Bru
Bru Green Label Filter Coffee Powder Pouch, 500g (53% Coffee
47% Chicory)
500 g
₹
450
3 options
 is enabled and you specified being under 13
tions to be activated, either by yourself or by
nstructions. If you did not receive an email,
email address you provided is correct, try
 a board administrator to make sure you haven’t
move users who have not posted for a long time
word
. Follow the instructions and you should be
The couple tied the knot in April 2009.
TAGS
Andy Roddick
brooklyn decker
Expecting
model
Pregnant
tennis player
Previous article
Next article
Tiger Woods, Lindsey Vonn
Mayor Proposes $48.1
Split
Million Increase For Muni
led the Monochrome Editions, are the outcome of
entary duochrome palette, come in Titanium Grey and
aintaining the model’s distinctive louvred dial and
◇ ◇ ◇
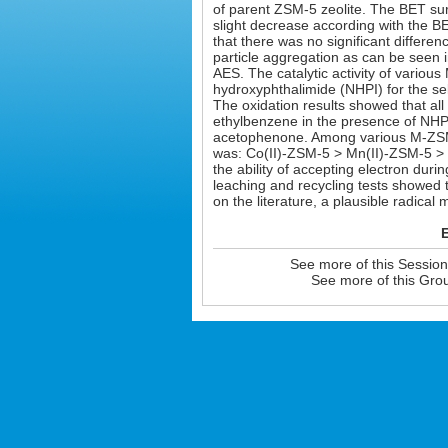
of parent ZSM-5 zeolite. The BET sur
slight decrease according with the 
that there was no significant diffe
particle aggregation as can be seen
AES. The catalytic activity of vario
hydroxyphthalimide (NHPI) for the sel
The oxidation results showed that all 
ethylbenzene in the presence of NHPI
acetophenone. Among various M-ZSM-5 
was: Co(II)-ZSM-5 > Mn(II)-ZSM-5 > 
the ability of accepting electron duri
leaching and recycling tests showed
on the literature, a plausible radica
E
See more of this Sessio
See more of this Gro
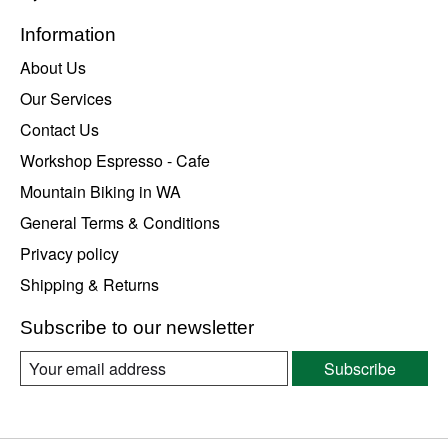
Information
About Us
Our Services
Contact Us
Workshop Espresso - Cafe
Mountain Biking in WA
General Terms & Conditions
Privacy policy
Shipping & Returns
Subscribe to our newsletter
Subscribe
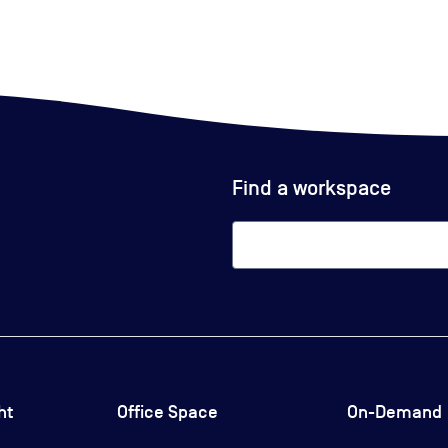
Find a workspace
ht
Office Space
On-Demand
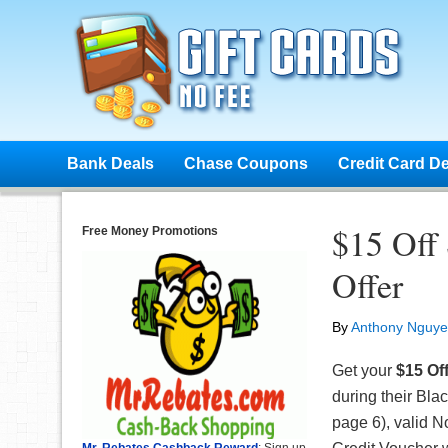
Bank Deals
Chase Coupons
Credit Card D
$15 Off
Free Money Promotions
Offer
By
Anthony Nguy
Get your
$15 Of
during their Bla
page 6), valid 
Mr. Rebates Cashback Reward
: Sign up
◇ ◇ ◇
### REQUIRED WORK
Where the listing above has a line with "move users who", start there, and output every line exactly through the line with "aintaining the model’s", which is also included.

### SOLUTION TO THIS EXERCISE
move users who have not posted for a long time
word
. Follow the instructions and you should be
The couple tied the knot in April 2009.
TAGS
Andy Roddick
brooklyn decker
Expecting
model
Pregnant
tennis player
Previous article
Next article
Tiger Woods, Lindsey Vonn
Mayor Proposes $48.1
Split
Million Increase For Muni
led the Monochrome Editions, are the outcome of
entary duochrome palette, come in Titanium Grey and
aintaining the model’s distinctive louvred dial and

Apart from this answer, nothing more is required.